Task details
Every line in the records below that holds the word "name" is to be copied.

Records shown

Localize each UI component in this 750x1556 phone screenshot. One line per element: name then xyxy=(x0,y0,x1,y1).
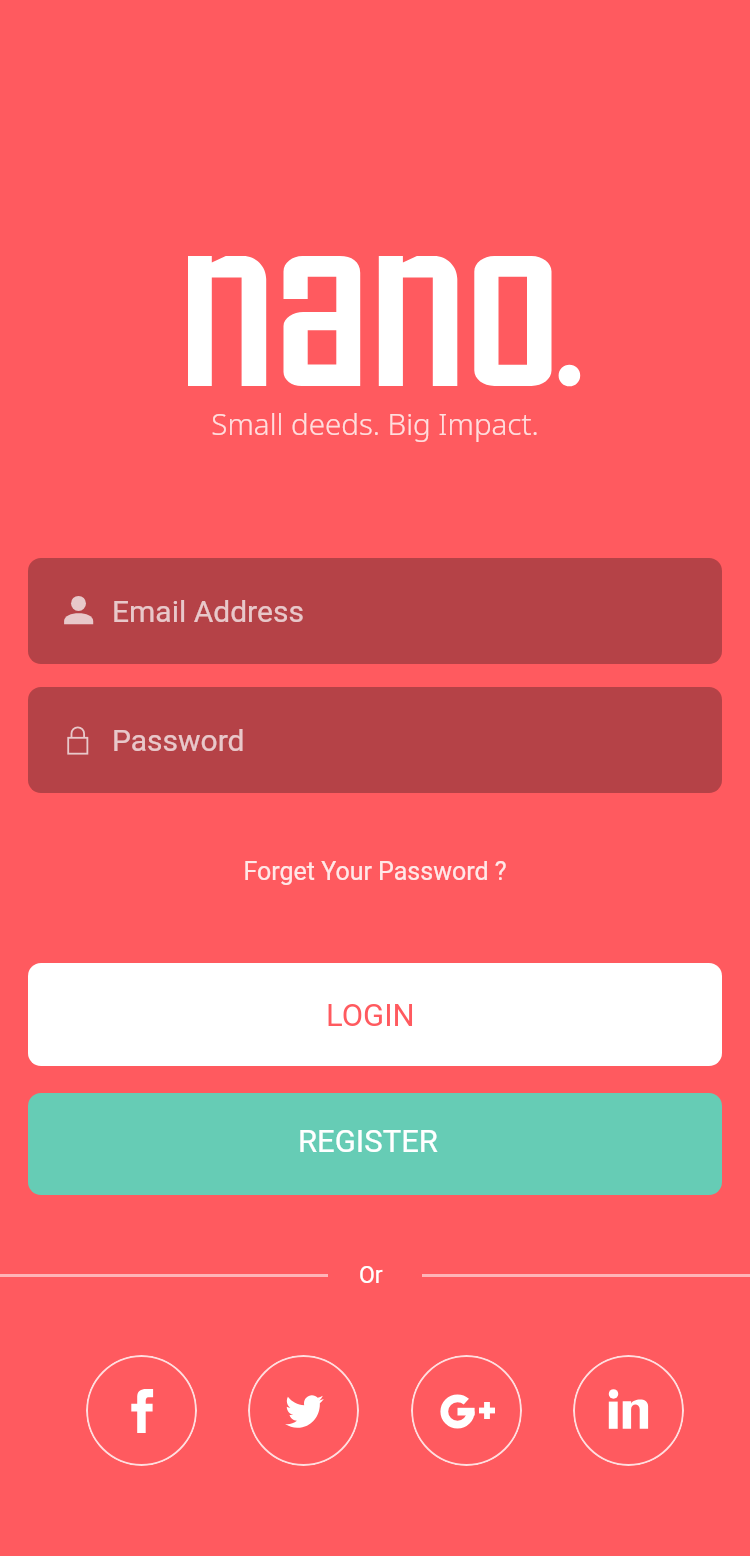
staticText: Password xyxy=(112,723,245,758)
button[interactable]: LinkedIn xyxy=(573,1355,684,1466)
button[interactable]: Google Plus xyxy=(411,1355,522,1466)
button[interactable]: LOGIN xyxy=(28,963,722,1066)
staticText: Small deeds. Big Impact. xyxy=(211,403,539,443)
staticText: REGISTER xyxy=(298,1123,438,1159)
button[interactable]: Forget Your Password ? xyxy=(233,851,517,892)
staticText: Or xyxy=(359,1262,383,1289)
staticText: Forget Your Password ? xyxy=(243,857,507,886)
staticText: Email Address xyxy=(112,594,304,629)
button[interactable]: Twitter xyxy=(248,1355,359,1466)
button[interactable]: Password xyxy=(28,687,722,793)
button[interactable]: REGISTER xyxy=(28,1093,722,1195)
button[interactable]: Email Address xyxy=(28,558,722,664)
staticText: LOGIN xyxy=(326,997,415,1033)
button[interactable]: Facebook xyxy=(86,1355,197,1466)
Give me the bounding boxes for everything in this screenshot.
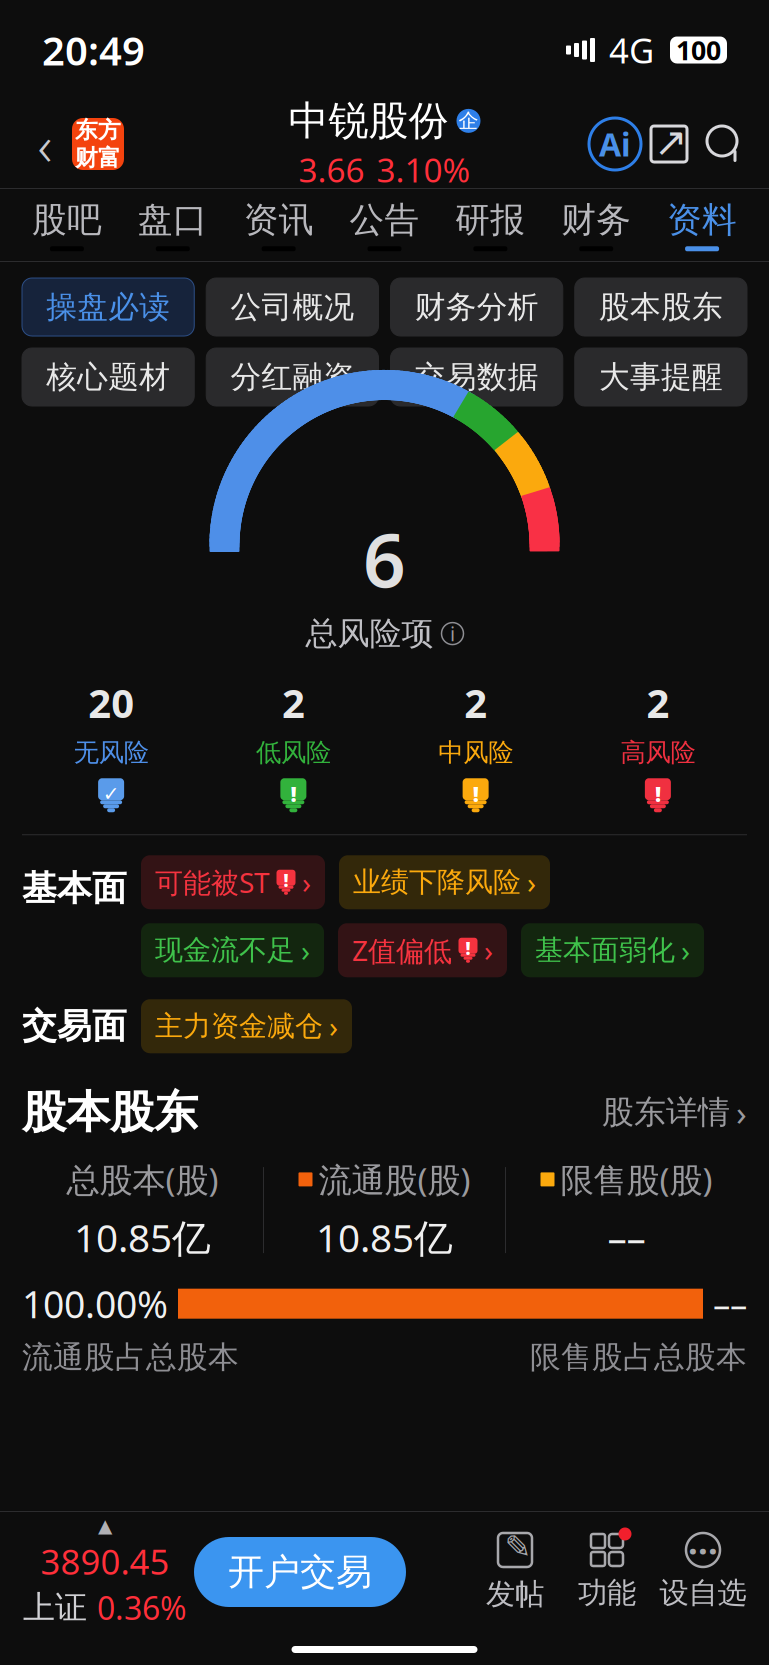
staticText: 东方 bbox=[75, 116, 121, 144]
staticText: 功能 bbox=[578, 1575, 636, 1611]
staticText: 财富 bbox=[75, 144, 121, 172]
staticText: 交易面 bbox=[22, 1005, 127, 1048]
button[interactable]: 公司概况 bbox=[206, 278, 378, 336]
button[interactable]: 财务分析 bbox=[390, 278, 563, 336]
staticText: 2 bbox=[646, 676, 669, 729]
staticText: 100.00% bbox=[22, 1279, 168, 1328]
staticText: 发帖 bbox=[486, 1576, 544, 1612]
staticText: ··· bbox=[688, 1527, 718, 1573]
button[interactable]: Search bbox=[697, 117, 751, 171]
staticText: 20:49 bbox=[42, 23, 145, 76]
staticText: 分红融资 bbox=[230, 358, 354, 396]
button[interactable]: AI assistant bbox=[589, 118, 641, 170]
staticText: 盘口 bbox=[138, 199, 208, 241]
staticText: 现金流不足 bbox=[155, 933, 295, 967]
button[interactable]: 资讯 bbox=[226, 199, 332, 251]
staticText: 交易数据 bbox=[415, 358, 539, 396]
staticText: 设自选 bbox=[660, 1575, 746, 1611]
staticText: 资料 bbox=[667, 199, 737, 241]
button[interactable]: 基本面弱化 bbox=[521, 923, 704, 977]
staticText: 10.85亿 bbox=[74, 1212, 211, 1263]
button[interactable]: Share bbox=[641, 116, 697, 172]
button[interactable]: 功能 bbox=[561, 1533, 653, 1611]
staticText: 6 bbox=[363, 509, 406, 608]
staticText: 业绩下降风险 bbox=[353, 865, 521, 899]
button[interactable]: 可能被ST bbox=[141, 855, 325, 909]
staticText: 股吧 bbox=[32, 199, 102, 241]
staticText: 总风险项 bbox=[306, 614, 434, 653]
staticText: 3890.45 bbox=[40, 1538, 170, 1584]
staticText: 高风险 bbox=[620, 737, 695, 768]
staticText: ‹ bbox=[38, 107, 52, 181]
staticText: ↗ bbox=[654, 119, 688, 165]
staticText: ! bbox=[466, 937, 470, 960]
button[interactable]: 操盘必读 bbox=[22, 278, 194, 336]
staticText: 财务分析 bbox=[415, 288, 539, 326]
button[interactable]: 开户交易 bbox=[194, 1537, 406, 1607]
button[interactable]: 股吧 bbox=[14, 199, 120, 251]
staticText: 研报 bbox=[455, 199, 525, 241]
button[interactable]: ✎ bbox=[469, 1532, 561, 1612]
staticText: 流通股(股) bbox=[318, 1157, 470, 1202]
staticText: 2 bbox=[282, 676, 305, 729]
staticText: –– bbox=[608, 1212, 646, 1263]
staticText: 开户交易 bbox=[228, 1550, 372, 1594]
staticText: 资讯 bbox=[244, 199, 314, 241]
button[interactable]: 股本股东 bbox=[575, 278, 747, 336]
staticText: 股本股东 bbox=[599, 288, 723, 326]
staticText: 10.85亿 bbox=[316, 1212, 453, 1263]
button[interactable]: 现金流不足 bbox=[141, 923, 324, 977]
staticText: –– bbox=[713, 1281, 747, 1327]
staticText: 流通股占总股本 bbox=[22, 1338, 239, 1376]
staticText: ! bbox=[284, 869, 288, 892]
staticText: › bbox=[484, 931, 493, 970]
staticText: ! bbox=[473, 780, 479, 808]
staticText: Z值偏低 bbox=[352, 932, 452, 969]
staticText: 限售股(股) bbox=[560, 1157, 712, 1202]
button[interactable]: ··· bbox=[653, 1533, 753, 1611]
button[interactable]: 核心题材 bbox=[22, 348, 194, 406]
staticText: ! bbox=[655, 780, 661, 808]
staticText: 股东详情 bbox=[602, 1093, 730, 1132]
staticText: 上证 bbox=[23, 1588, 87, 1627]
staticText: 基本面弱化 bbox=[535, 933, 675, 967]
staticText: › bbox=[527, 863, 536, 902]
staticText: 低风险 bbox=[256, 737, 331, 768]
staticText: 财务 bbox=[561, 199, 631, 241]
button[interactable]: 公告 bbox=[332, 199, 438, 251]
staticText: ✎ bbox=[504, 1529, 532, 1565]
button[interactable]: 财务 bbox=[543, 199, 649, 251]
button[interactable]: 股东详情 bbox=[602, 1089, 747, 1135]
button[interactable]: 盘口 bbox=[120, 199, 226, 251]
button[interactable]: 研报 bbox=[437, 199, 543, 251]
button[interactable]: Z值偏低 bbox=[338, 923, 507, 977]
staticText: ✓ bbox=[103, 782, 120, 805]
button[interactable]: 业绩下降风险 bbox=[339, 855, 550, 909]
staticText: ! bbox=[290, 780, 296, 808]
staticText: › bbox=[302, 863, 311, 902]
button[interactable]: 大事提醒 bbox=[575, 348, 747, 406]
staticText: 总股本(股) bbox=[66, 1157, 218, 1202]
button[interactable]: Back bbox=[18, 114, 72, 174]
staticText: Ai bbox=[599, 123, 631, 165]
staticText: 无风险 bbox=[74, 737, 149, 768]
staticText: 操盘必读 bbox=[46, 288, 170, 326]
staticText: i bbox=[450, 620, 455, 647]
staticText: 中锐股份 bbox=[288, 96, 448, 145]
button[interactable]: 主力资金减仓 bbox=[141, 999, 352, 1053]
staticText: 中风险 bbox=[438, 737, 513, 768]
button[interactable]: 交易数据 bbox=[390, 348, 563, 406]
staticText: 20 bbox=[88, 676, 134, 729]
staticText: 可能被ST bbox=[155, 864, 270, 901]
button[interactable]: 分红融资 bbox=[206, 348, 378, 406]
staticText: 大事提醒 bbox=[599, 358, 723, 396]
staticText: 公告 bbox=[350, 199, 420, 241]
staticText: › bbox=[329, 1007, 338, 1046]
staticText: › bbox=[301, 931, 310, 970]
button[interactable]: 东方财富 bbox=[72, 118, 124, 170]
staticText: 3.10% bbox=[376, 147, 470, 192]
staticText: 核心题材 bbox=[46, 358, 170, 396]
button[interactable]: 资料 bbox=[649, 199, 755, 251]
staticText: 主力资金减仓 bbox=[155, 1009, 323, 1043]
staticText: › bbox=[736, 1089, 747, 1135]
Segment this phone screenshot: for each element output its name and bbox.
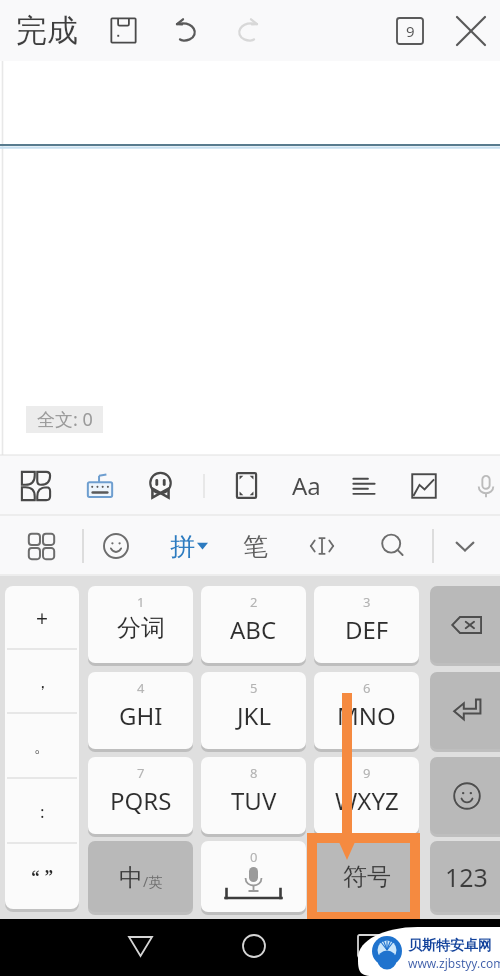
button[interactable]: 2	[201, 586, 306, 663]
button[interactable]: Redo	[226, 0, 270, 61]
button[interactable]: 4	[88, 672, 193, 749]
button[interactable]: Align	[342, 455, 386, 516]
staticText: 123	[445, 860, 488, 894]
button[interactable]: Emoji	[430, 757, 500, 834]
button[interactable]: 中	[88, 841, 193, 912]
button[interactable]: 6	[314, 672, 419, 749]
button[interactable]: 全文: 0	[26, 406, 103, 433]
staticText: 6	[363, 679, 371, 697]
button[interactable]: 符号	[314, 841, 419, 912]
button[interactable]: 。	[5, 714, 79, 779]
staticText: PQRS	[110, 784, 172, 817]
staticText: 符号	[343, 862, 391, 892]
staticText: 中	[119, 863, 143, 893]
staticText: 分词	[117, 613, 165, 643]
staticText: ABC	[230, 613, 277, 646]
staticText: www.zjbstyy.com	[408, 955, 500, 971]
button[interactable]: 7	[88, 757, 193, 834]
button[interactable]: 笔	[238, 516, 272, 576]
staticText: 贝斯特安卓网	[408, 937, 492, 955]
staticText: +	[36, 604, 49, 633]
staticText: 3	[363, 593, 371, 611]
button[interactable]: 123	[430, 841, 500, 912]
button[interactable]: Panel	[19, 516, 63, 576]
button[interactable]: 1	[88, 586, 193, 663]
button[interactable]: Font	[286, 455, 326, 516]
button[interactable]: Word count	[388, 0, 432, 61]
staticText: TUV	[231, 784, 277, 817]
button[interactable]: Undo	[164, 0, 208, 61]
staticText: 笔	[243, 531, 268, 562]
button[interactable]: Space	[201, 841, 306, 912]
button[interactable]: 8	[201, 757, 306, 834]
staticText: 9	[363, 764, 371, 782]
button[interactable]: 3	[314, 586, 419, 663]
staticText: WXYZ	[335, 784, 399, 817]
staticText: ，	[34, 672, 51, 693]
button[interactable]: Hide keyboard	[443, 516, 487, 576]
staticText: 2	[250, 593, 258, 611]
button[interactable]: 5	[201, 672, 306, 749]
button[interactable]: Home	[232, 924, 276, 968]
staticText: GHI	[119, 699, 163, 732]
button[interactable]: Emoji	[94, 516, 138, 576]
staticText: 5	[250, 679, 258, 697]
button[interactable]: Keyboard	[78, 455, 122, 516]
button[interactable]: Save	[101, 0, 145, 61]
button[interactable]: Enter	[430, 672, 500, 749]
button[interactable]: :	[5, 779, 79, 844]
staticText: :	[40, 800, 45, 823]
button[interactable]: Apps	[14, 455, 58, 516]
staticText: /英	[143, 872, 163, 891]
staticText: Aa	[292, 469, 321, 502]
staticText: 9	[406, 21, 415, 41]
staticText: 8	[250, 764, 258, 782]
button[interactable]: Search	[371, 516, 415, 576]
button[interactable]: 9	[314, 757, 419, 834]
staticText: 7	[137, 764, 145, 782]
button[interactable]: Close	[449, 0, 493, 61]
button[interactable]: Backspace	[430, 586, 500, 663]
staticText: JKL	[237, 699, 271, 732]
button[interactable]: Cursor move	[300, 516, 344, 576]
staticText: 完成	[16, 11, 78, 50]
button[interactable]: “ ”	[5, 844, 79, 909]
button[interactable]: Voice	[464, 455, 500, 516]
staticText: MNO	[337, 699, 396, 732]
button[interactable]: Emoticon	[138, 455, 182, 516]
button[interactable]: 拼	[170, 516, 208, 576]
staticText: DEF	[345, 613, 389, 646]
button[interactable]: Image	[402, 455, 446, 516]
staticText: 拼	[170, 531, 195, 562]
button[interactable]: Back	[118, 924, 162, 968]
staticText: 全文: 0	[37, 407, 93, 432]
button[interactable]: ，	[5, 650, 79, 714]
staticText: 4	[137, 679, 145, 697]
staticText: 0	[250, 848, 258, 866]
button[interactable]: +	[5, 586, 79, 650]
staticText: “ ”	[31, 864, 54, 889]
staticText: 1	[137, 593, 145, 611]
button[interactable]: 完成	[16, 0, 78, 61]
button[interactable]: Select region	[224, 455, 268, 516]
button[interactable]: Recents	[347, 924, 391, 968]
staticText: 。	[34, 736, 51, 757]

Written solution
Localize each UI component in this 750x1556 phone screenshot. One line per element: name then xyxy=(x0,y0,x1,y1).
Segment this phone screenshot: for each element output its name and bbox.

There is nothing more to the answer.